• _Task item_
Give back the full listing exactly as written.

• _Records supplied_
= = =

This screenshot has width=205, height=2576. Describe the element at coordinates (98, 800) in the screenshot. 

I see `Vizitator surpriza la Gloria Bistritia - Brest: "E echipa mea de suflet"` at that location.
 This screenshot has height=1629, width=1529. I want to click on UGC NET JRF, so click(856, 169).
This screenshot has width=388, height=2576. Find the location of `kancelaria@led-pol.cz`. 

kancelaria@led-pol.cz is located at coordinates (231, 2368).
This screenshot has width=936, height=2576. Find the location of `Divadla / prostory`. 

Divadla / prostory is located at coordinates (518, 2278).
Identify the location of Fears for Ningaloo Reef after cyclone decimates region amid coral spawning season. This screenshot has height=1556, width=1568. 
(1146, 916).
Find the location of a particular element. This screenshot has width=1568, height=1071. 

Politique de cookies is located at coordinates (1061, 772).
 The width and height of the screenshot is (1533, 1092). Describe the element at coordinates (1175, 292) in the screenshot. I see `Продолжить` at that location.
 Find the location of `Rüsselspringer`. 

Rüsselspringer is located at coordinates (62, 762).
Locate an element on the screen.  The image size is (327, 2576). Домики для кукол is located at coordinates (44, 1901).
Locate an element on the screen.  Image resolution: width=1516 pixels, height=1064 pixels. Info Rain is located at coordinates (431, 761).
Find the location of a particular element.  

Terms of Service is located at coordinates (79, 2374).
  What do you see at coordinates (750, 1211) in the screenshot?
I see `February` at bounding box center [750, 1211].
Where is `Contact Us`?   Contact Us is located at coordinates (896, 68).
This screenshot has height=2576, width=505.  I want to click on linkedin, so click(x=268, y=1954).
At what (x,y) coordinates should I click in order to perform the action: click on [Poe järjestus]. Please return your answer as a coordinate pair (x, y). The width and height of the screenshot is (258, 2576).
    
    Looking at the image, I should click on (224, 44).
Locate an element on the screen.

= = =

• _Written response_
This screenshot has width=205, height=2576. Describe the element at coordinates (98, 800) in the screenshot. 

I see `Vizitator surpriza la Gloria Bistritia - Brest: "E echipa mea de suflet"` at that location.
 This screenshot has height=1629, width=1529. I want to click on UGC NET JRF, so click(856, 169).
This screenshot has width=388, height=2576. Find the location of `kancelaria@led-pol.cz`. 

kancelaria@led-pol.cz is located at coordinates (231, 2368).
This screenshot has width=936, height=2576. Find the location of `Divadla / prostory`. 

Divadla / prostory is located at coordinates (518, 2278).
Identify the location of Fears for Ningaloo Reef after cyclone decimates region amid coral spawning season. This screenshot has height=1556, width=1568. 
(1146, 916).
Find the location of a particular element. This screenshot has width=1568, height=1071. 

Politique de cookies is located at coordinates (1061, 772).
 The width and height of the screenshot is (1533, 1092). Describe the element at coordinates (1175, 292) in the screenshot. I see `Продолжить` at that location.
 Find the location of `Rüsselspringer`. 

Rüsselspringer is located at coordinates (62, 762).
Locate an element on the screen.  The image size is (327, 2576). Домики для кукол is located at coordinates (44, 1901).
Locate an element on the screen.  Image resolution: width=1516 pixels, height=1064 pixels. Info Rain is located at coordinates (431, 761).
Find the location of a particular element.  

Terms of Service is located at coordinates (79, 2374).
  What do you see at coordinates (750, 1211) in the screenshot?
I see `February` at bounding box center [750, 1211].
Where is `Contact Us`?   Contact Us is located at coordinates (896, 68).
This screenshot has height=2576, width=505.  I want to click on linkedin, so click(x=268, y=1954).
At what (x,y) coordinates should I click in order to perform the action: click on [Poe järjestus]. Please return your answer as a coordinate pair (x, y). The width and height of the screenshot is (258, 2576).
    
    Looking at the image, I should click on (224, 44).
Locate an element on the screen.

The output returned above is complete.